Langit yang semula berwarna merah darah kini berangsur-angsur meredup, menyisakan warna kelabu yang suram di atas puncak-puncak gunung es yang menjulang tinggi. Salju yang jatuh perlahan, seperti hiasan dari dunia yang sudah terbalik, menutupi tanah yang sebelumnya porak-poranda akibat pertempuran sengit antara Arga, Elara, dan makhluk raksasa dari es. Udara terasa dingin, lebih dari sebelumnya, seolah alam itu sendiri sedang bernafas dalam ketegangan yang masih menyelimuti dunia.
Arga menatap bola kristal yang kini tampak rapuh di tangannya. Energi yang sebelumnya menyala terang kini hanya menyisakan cahaya yang memudar, seperti nyala api yang hampir padam. Namun, dia tahu, walaupun kekuatannya berkurang, bola kristal itu masih menyimpan misteri yang jauh lebih besar dari yang bisa mereka bayangkan. Sebuah potensi yang bisa mengubah nasib dunia.
Elara berdiri di sampingnya, matanya menatap ke kejauhan, menyelami pikiran-pikiran yang berkecamuk dalam benaknya. Kemenangan atas makhluk es yang mengerikan itu tidak memberikan rasa lega yang mereka harapkan. Justru, ada kekosongan yang mencekam hati mereka. Apa yang telah mereka lakukan? Benarkah mereka sudah memilih jalan yang benar? Apakah dunia ini benar-benar siap untuk menerima kekuatan yang baru mereka bangkitkan?
"Arga," suara Elara terdengar lirih, seolah terhanyut dalam kesunyian yang mendalam. "Apa yang akan kita lakukan sekarang?"
Arga menarik napas dalam-dalam, mencoba menenangkan pikirannya yang gelisah. "Aku tidak tahu, Elara. Kita baru saja mengalahkan satu ancaman besar, tapi kita tahu itu bukan akhir dari segalanya. Energi yang kita bangkitkan, kekuatan yang ada di tangan kita, itu... itu lebih dari yang kita bayangkan."
Elara mengangguk pelan. "Aku takut, Arga. Apa yang terjadi jika ada orang yang salah menggunakan kekuatan ini? Apa yang terjadi jika kita gagal menjaga keseimbangan dunia?"

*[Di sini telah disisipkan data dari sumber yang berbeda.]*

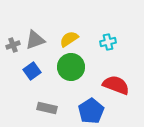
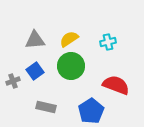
gray triangle: rotated 15 degrees clockwise
gray cross: moved 36 px down
green circle: moved 1 px up
blue square: moved 3 px right
gray rectangle: moved 1 px left, 1 px up
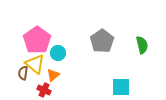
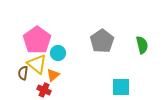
yellow triangle: moved 2 px right
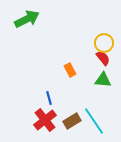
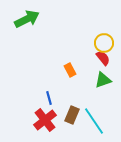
green triangle: rotated 24 degrees counterclockwise
brown rectangle: moved 6 px up; rotated 36 degrees counterclockwise
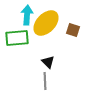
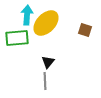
brown square: moved 12 px right
black triangle: rotated 24 degrees clockwise
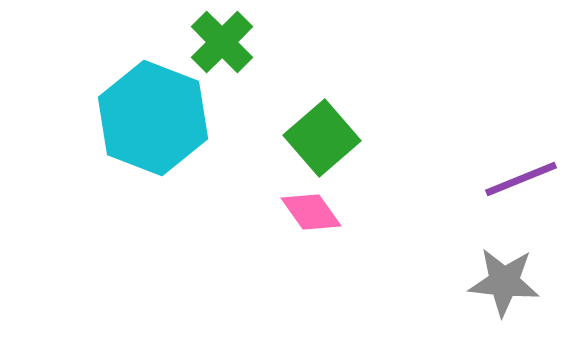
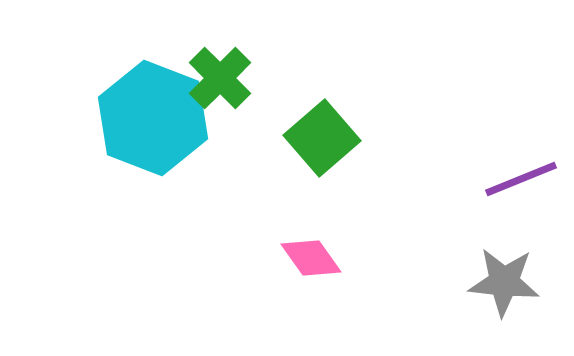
green cross: moved 2 px left, 36 px down
pink diamond: moved 46 px down
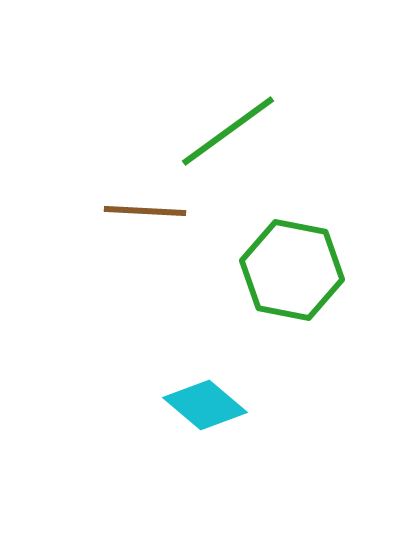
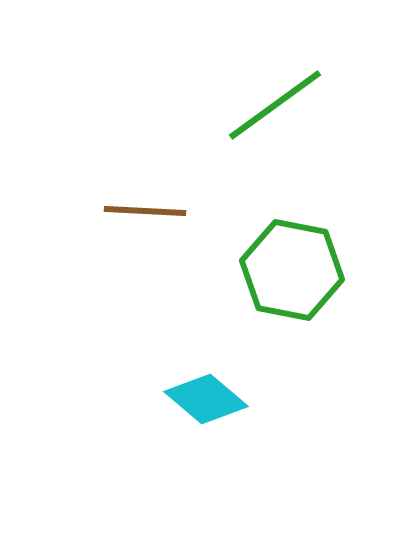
green line: moved 47 px right, 26 px up
cyan diamond: moved 1 px right, 6 px up
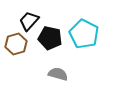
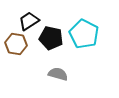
black trapezoid: rotated 15 degrees clockwise
black pentagon: moved 1 px right
brown hexagon: rotated 25 degrees clockwise
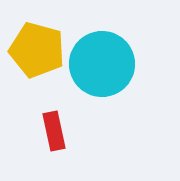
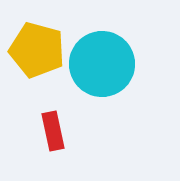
red rectangle: moved 1 px left
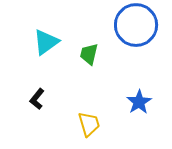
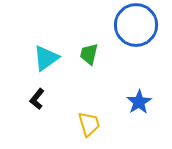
cyan triangle: moved 16 px down
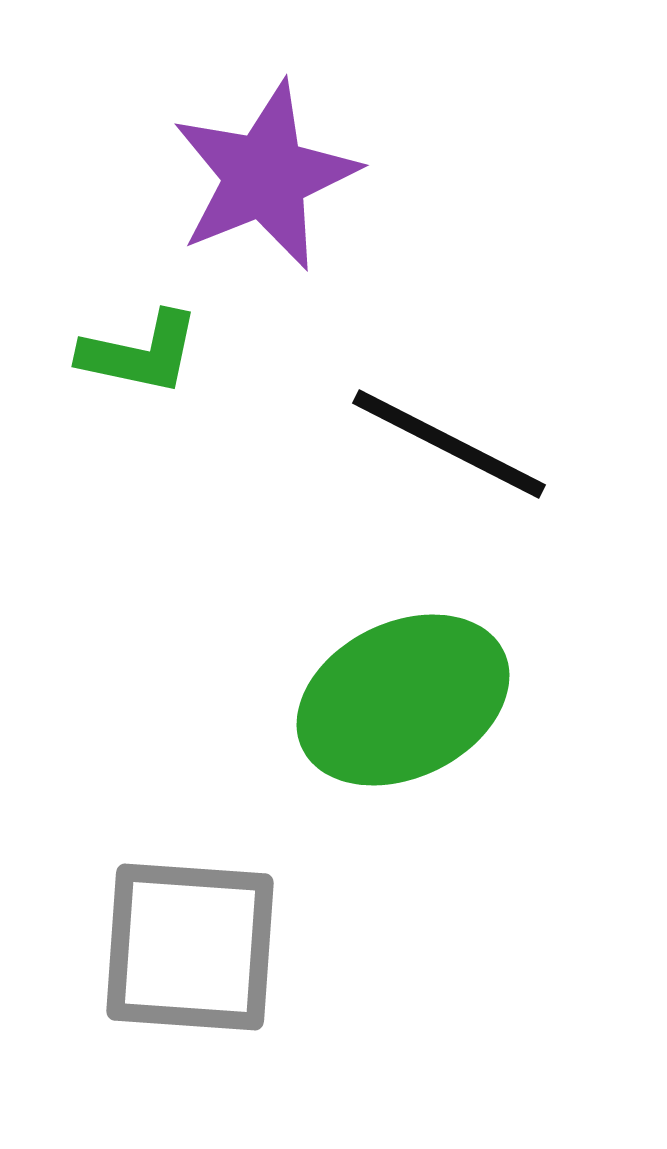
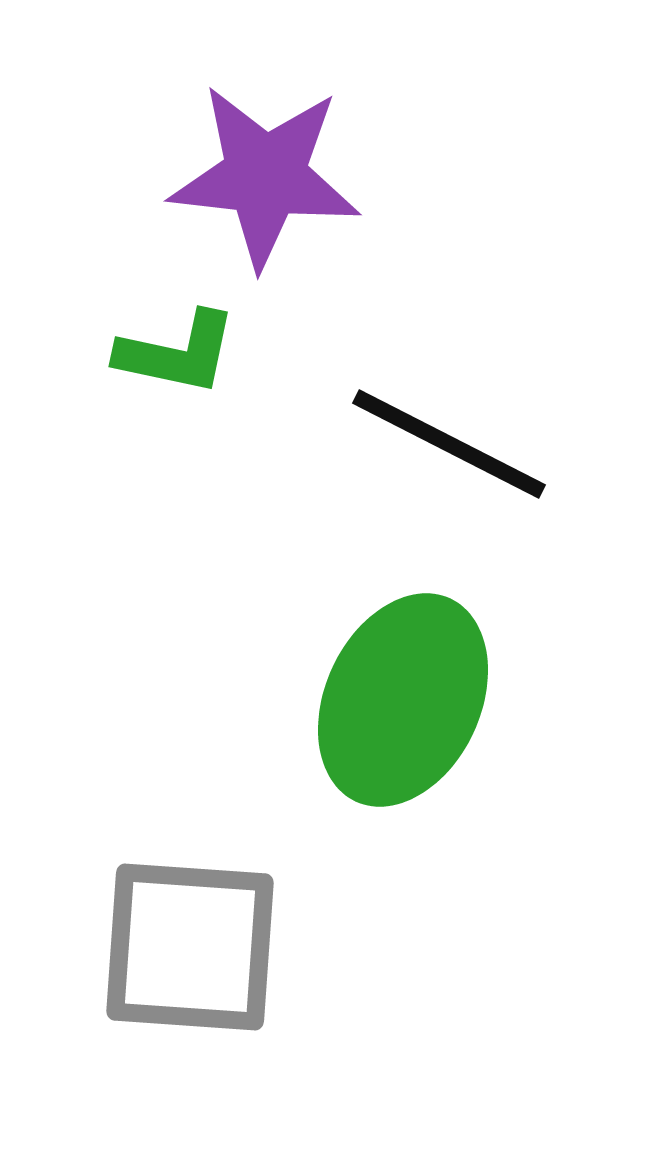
purple star: rotated 28 degrees clockwise
green L-shape: moved 37 px right
green ellipse: rotated 39 degrees counterclockwise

Sebelum Arga bisa menjawab, bola kristal di tangannya mulai bergetar. Cahayanya yang memudar perlahan kembali menyala, meski tak secerah sebelumnya. Ada getaran aneh yang terasa, seperti sesuatu yang ingin keluar, sesuatu yang tersembunyi jauh di dalam bola itu. Arga merasakan kekuatan yang terpendam di dalamnya. Kekhawatiran Elara bukanlah tanpa dasar.
"Ini belum berakhir," kata Arga dengan suara penuh tekad. "Tapi kita harus berhati-hati. Jika kita tidak bisa mengendalikan energi ini, maka kita akan membuka jalan bagi kehancuran."
Elara menatap bola kristal itu, merasa sebuah kekuatan yang begitu besar tapi juga begitu berbahaya sedang bangkit. "Apa yang akan kita lakukan, Arga? Dunia ini sudah terluka. Apakah kita benar-benar bisa memperbaikinya?"
Arga mendekatkan bola kristal ke dadanya, merasa detak jantungnya seiring dengan getaran bola itu. "Ada satu cara untuk mengakhiri semuanya. Tapi itu bukan tanpa resiko. Kita harus kembali ke tempat pertama kali kita menemukan bola kristal ini, tempat di mana semua dimulai. Di sana, kita bisa menemukan jawabannya."